Als Beispiel verweist er auf die im Beruf verbreitete Gepflogenheit, mal so eben im Vorbeigehen zu loben oder zu kritisieren: "Menschen haben ein feines Gespür dafür, wie sie angesprochen werden, und reagieren darauf intuitiv. Das nachlässig hingeworfene Lob verletzt sie ebenso wie die spürbar beziehungslose Kritik. Und beides hat leistungsschädliche Nachwirkungen." Schulz von Thun nennt das Stichwort Wertschätzung. Besonders in größeren Unternehmen werde dem Zeitgeist folgend das Wort Wertschätzung gern im Mund geführt. "Nur bleibt es meist dabei. Wertschätzung aber muss im alltäglichen Umgang gerade auch über reflektiertes Kommunikationsverhalten ausgedrückt werden", sagt der Psychologieprofessor.

Zwei Ebenen

Hinsichtlich nicht nur dieser "Phrasendrescherei" stellt sich für ihn die Frage: Was hat sich nun wirklich verändert?
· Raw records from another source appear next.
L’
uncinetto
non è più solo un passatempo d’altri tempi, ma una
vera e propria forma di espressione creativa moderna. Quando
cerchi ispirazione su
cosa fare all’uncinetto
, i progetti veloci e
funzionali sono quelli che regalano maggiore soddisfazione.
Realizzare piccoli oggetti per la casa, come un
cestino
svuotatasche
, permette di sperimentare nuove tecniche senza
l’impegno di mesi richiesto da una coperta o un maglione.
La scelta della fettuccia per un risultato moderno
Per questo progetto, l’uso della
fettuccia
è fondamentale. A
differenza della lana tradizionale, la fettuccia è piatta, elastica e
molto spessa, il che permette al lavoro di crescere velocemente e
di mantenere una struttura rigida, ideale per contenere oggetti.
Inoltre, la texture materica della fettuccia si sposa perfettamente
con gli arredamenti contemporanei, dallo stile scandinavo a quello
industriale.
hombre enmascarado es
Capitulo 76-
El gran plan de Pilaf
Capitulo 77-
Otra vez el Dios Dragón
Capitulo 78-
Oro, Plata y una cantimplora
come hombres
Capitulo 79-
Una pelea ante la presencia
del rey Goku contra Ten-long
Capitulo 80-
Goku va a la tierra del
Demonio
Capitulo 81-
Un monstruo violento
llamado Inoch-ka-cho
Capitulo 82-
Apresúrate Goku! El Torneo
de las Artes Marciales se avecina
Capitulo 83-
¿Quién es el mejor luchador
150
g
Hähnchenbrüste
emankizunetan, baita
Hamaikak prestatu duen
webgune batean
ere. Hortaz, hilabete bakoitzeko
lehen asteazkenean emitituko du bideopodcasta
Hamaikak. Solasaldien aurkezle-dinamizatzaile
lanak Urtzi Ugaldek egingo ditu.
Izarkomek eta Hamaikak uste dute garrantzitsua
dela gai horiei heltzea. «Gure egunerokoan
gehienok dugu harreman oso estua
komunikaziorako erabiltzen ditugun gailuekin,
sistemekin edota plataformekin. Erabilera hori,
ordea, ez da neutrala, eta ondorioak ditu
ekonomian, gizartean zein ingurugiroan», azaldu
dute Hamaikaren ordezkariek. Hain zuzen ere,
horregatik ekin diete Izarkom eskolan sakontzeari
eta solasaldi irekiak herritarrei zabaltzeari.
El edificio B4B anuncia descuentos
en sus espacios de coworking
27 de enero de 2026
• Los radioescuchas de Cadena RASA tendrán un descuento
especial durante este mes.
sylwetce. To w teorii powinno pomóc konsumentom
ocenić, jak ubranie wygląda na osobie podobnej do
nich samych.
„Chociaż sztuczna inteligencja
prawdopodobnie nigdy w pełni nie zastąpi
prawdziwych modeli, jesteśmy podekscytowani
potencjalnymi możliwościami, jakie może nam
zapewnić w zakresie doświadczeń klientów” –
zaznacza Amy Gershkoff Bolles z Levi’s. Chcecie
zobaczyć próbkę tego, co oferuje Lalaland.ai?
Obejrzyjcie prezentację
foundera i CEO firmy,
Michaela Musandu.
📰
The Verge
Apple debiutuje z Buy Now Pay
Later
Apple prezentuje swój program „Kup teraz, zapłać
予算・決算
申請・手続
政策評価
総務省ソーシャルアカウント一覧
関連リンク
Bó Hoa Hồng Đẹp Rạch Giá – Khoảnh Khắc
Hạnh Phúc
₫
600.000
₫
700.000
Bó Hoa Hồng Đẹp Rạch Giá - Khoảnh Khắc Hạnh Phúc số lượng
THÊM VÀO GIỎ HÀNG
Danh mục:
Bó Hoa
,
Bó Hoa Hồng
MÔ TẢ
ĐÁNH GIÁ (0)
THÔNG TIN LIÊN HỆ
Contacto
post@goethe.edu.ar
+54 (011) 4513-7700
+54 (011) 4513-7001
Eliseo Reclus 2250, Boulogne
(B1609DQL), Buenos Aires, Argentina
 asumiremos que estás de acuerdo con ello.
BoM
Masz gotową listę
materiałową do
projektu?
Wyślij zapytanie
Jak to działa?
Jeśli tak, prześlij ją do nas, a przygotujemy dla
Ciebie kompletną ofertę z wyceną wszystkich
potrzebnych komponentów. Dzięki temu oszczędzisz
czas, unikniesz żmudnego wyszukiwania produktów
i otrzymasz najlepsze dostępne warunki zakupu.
Die Einstellung zur Leistung oder nicht vielmehr die Bereitschaft, die Frustration weiter zu akzeptieren, vorrangig als Kostenfaktor angesehen und behandelt zu werden? Schulz von Thun ist überzeugt, für Mensch wie Unternehmen könnte es hilfreich sein und manches erleichtern, dieser Frage vorurteilsfrei nachzugehen.
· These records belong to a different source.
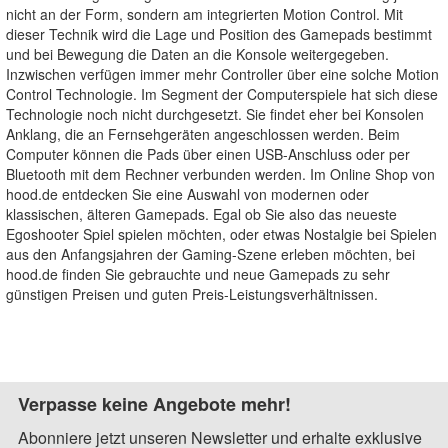
nicht an der Form, sondern am integrierten Motion Control. Mit
dieser Technik wird die Lage und Position des Gamepads bestimmt
und bei Bewegung die Daten an die Konsole weitergegeben.
Inzwischen verfügen immer mehr Controller über eine solche Motion
Control Technologie. Im Segment der Computerspiele hat sich diese
Technologie noch nicht durchgesetzt. Sie findet eher bei Konsolen
Anklang, die an Fernsehgeräten angeschlossen werden. Beim
Computer können die Pads über einen USB-Anschluss oder per
Bluetooth mit dem Rechner verbunden werden. Im Online Shop von
hood.de entdecken Sie eine Auswahl von modernen oder
klassischen, älteren Gamepads. Egal ob Sie also das neueste
Egoshooter Spiel spielen möchten, oder etwas Nostalgie bei Spielen
aus den Anfangsjahren der Gaming-Szene erleben möchten, bei
hood.de finden Sie gebrauchte und neue Gamepads zu sehr
günstigen Preisen und guten Preis-Leistungsverhältnissen.
Verpasse keine Angebote mehr!
Abonniere jetzt unseren Newsletter und erhalte exklusive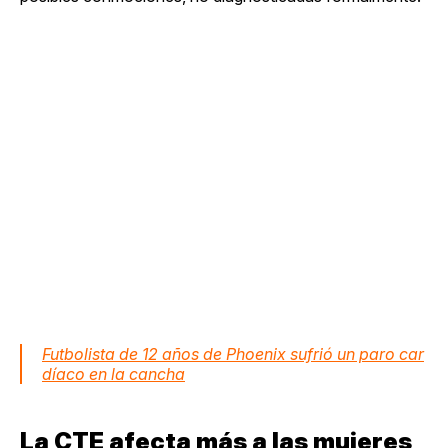
Futbolista de 12 años de Phoenix sufrió un paro car
díaco en la cancha
La CTE afecta más a las mujeres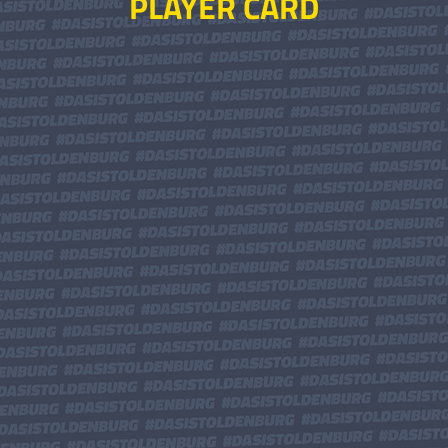
PLAYER CARD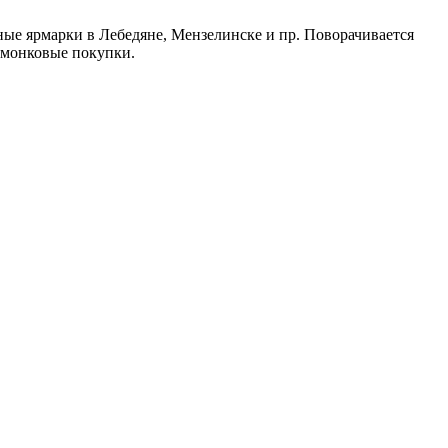
ные ярмарки в Лебедяне, Мензелинске и пр. Поворачивается
рмонковые покупки.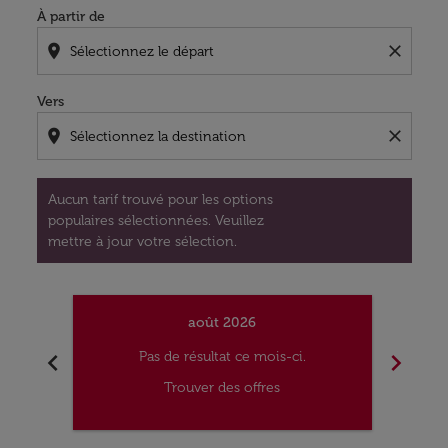
À partir de
location_on
close
Vers
location_on
close
Aucun tarif trouvé pour les options
populaires sélectionnées. Veuillez
mettre à jour votre sélection.
août 2026
chevron_left
chevron_right
Pas de résultat ce mois-ci.
Trouver des offres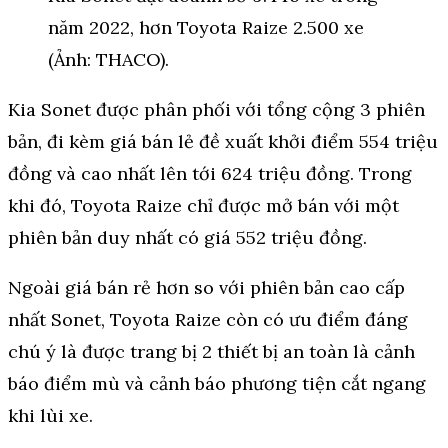
năm 2022, hơn Toyota Raize 2.500 xe
(Ảnh: THACO).
Kia Sonet được phân phối với tổng cộng 3 phiên
bản, đi kèm giá bán lẻ đề xuất khởi điểm 554 triệu
đồng và cao nhất lên tới 624 triệu đồng. Trong
khi đó, Toyota Raize chỉ được mở bán với một
phiên bản duy nhất có giá 552 triệu đồng.
Ngoài giá bán rẻ hơn so với phiên bản cao cấp
nhất Sonet, Toyota Raize còn có ưu điểm đáng
chú ý là được trang bị 2 thiết bị an toàn là cảnh
báo điểm mù và cảnh báo phương tiện cắt ngang
khi lùi xe.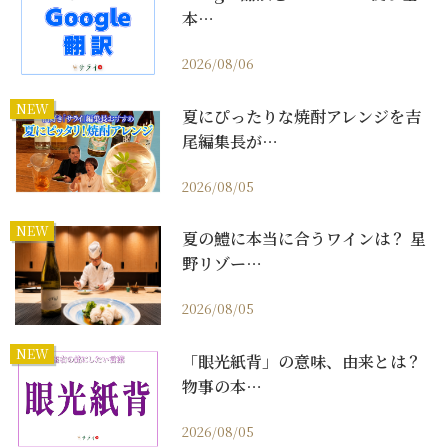
本…
2026/08/06
NEW
夏にぴったりな焼酎アレンジを吉
尾編集長が…
2026/08/05
NEW
夏の鱧に本当に合うワインは？ 星
野リゾー…
2026/08/05
NEW
「眼光紙背」の意味、由来とは？
物事の本…
2026/08/05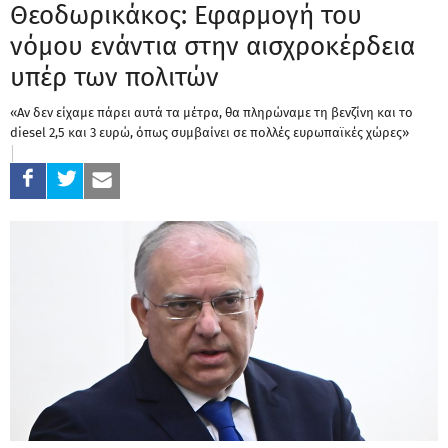
Θεοδωρικάκος: Εφαρμογή του
νόμου ενάντια στην αισχροκέρδεια
υπέρ των πολιτών
«Αν δεν είχαμε πάρει αυτά τα μέτρα, θα πληρώναμε τη βενζίνη και το
diesel 2,5 και 3 ευρώ, όπως συμβαίνει σε πολλές ευρωπαϊκές χώρες»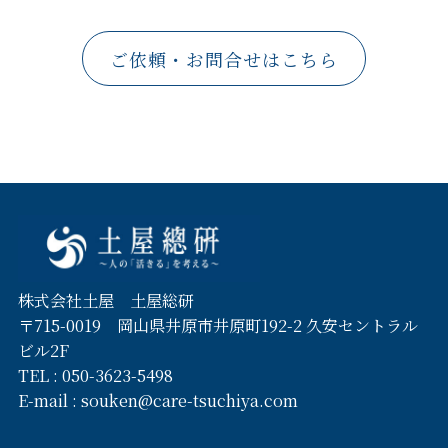
ご依頼・お問合せはこちら
株式会社土屋 土屋総研
〒715-0019 岡山県井原市井原町192-2 久安セントラル
ビル2F
TEL :
050-3623-5498
E-mail :
souken@care-tsuchiya.com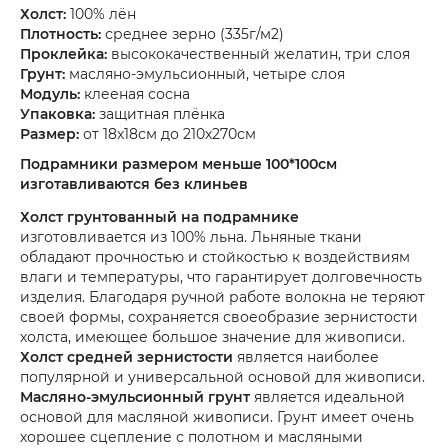
Холст:
100% лён
Плотность:
среднее зерно (335г/м2)
Проклейка:
высококачественный желатин, три слоя
Грунт:
масляно-эмульсионный, четыре слоя
Модуль:
клееная сосна
Упаковка:
защитная плёнка
Размер:
от 18х18см до 210х270см
Подрамники размером меньше 100*100см
изготавливаются без клиньев
Холст грунтованный на подрамнике
изготовливается из 100% льна. Льняные ткани
обладают прочностью и стойкостью к воздействиям
влаги и температуры, что гарантирует долговечность
изделия. Благодаря ручной работе волокна не теряют
своей формы, сохраняется своеобразие зернистости
холста, имеющее большое значение для живописи.
Холст
средней зернистости
является наиболее
популярной и универсальной основой для живописи.
Масляно-эмульсионный грунт
является идеальной
основой для масляной живописи. Грунт имеет очень
хорошее сцепление с полотном и масляными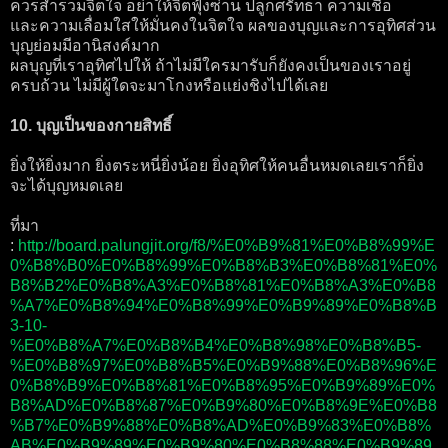
ควรสำรวมจิตใจ อย่าให้จิตฟุ้งซ่าน ปลูกศรัทธา ความเชื่อ
และความเลื่อมใสให้มั่นคงในจิตใจ ผลของบุญและการอุทิศส่วน
บุญย่อมมีอานิสงค์มาก
ผลบุญที่เราอุทิศไปให้ ถ้าไม่มีใครมารับก็ยังคงเป็นของเราอยู่
ครบถ้วน ไม่มีผู้ใดจะมาโกงหรือแย่งชิงไปได้เลย
10. บุญเป็นของกายสิทธิ์
ยิ่งให้ยิ่งมาก ยิ่งตระหนี่ยิ่งน้อย ยิ่งอุทิศให้คนอื่นหมดเลยเราก็ยิ่ง
จะได้บุญหมดเลย
ที่มา
:
http://board.palungjit.org/f8/%E0%B9%81%E0%B8%99%E
0%B8%B0%E0%B8%99%E0%B8%B3%E0%B8%81%E0%
B8%B2%E0%B8%A3%E0%B8%81%E0%B8%A3%E0%B8
%A7%E0%B8%94%E0%B8%99%E0%B9%89%E0%B8%B
3-10-
%E0%B8%A7%E0%B8%B4%E0%B8%98%E0%B8%B5-
%E0%B8%97%E0%B8%B5%E0%B9%88%E0%B8%96%E
0%B8%B9%E0%B8%81%E0%B8%95%E0%B9%89%E0%
B8%AD%E0%B8%87%E0%B9%80%E0%B8%9E%E0%B8
%B7%E0%B9%88%E0%B8%AD%E0%B9%83%E0%B8%
AB%E0%B9%89%E0%B9%80%E0%B8%88%E0%B9%89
"Denn hier tritt der Wirkmechanismus von Kommunikation klar zutage: die sich im miteinander Reden entwickelnde zwischenmenschliche emotionale Beziehungsdynamik. Die Art und Weise, der Geist, aus dem heraus Gespräche geführt werden, ruft alles hervor, was an Eindrücken und Empfindungen in einem Menschen abläuft und sich auf jede zwischenmenschliche Beziehung auswirkt und sie beeinflusst", sagt er. Jede zwischenmenschliche Begegnung versetze stets zwei Ebenen in Schwingung: die Sachebene und die Beziehungsebene.

Gruppe von Menschen bildet einen gemeinsamen Kreis
Mangelt es Führungskräften an verbaler Achtung vor anderen, beeinträchtigen sie mit ihrem Verhalten erheblich die Stimmung im Team.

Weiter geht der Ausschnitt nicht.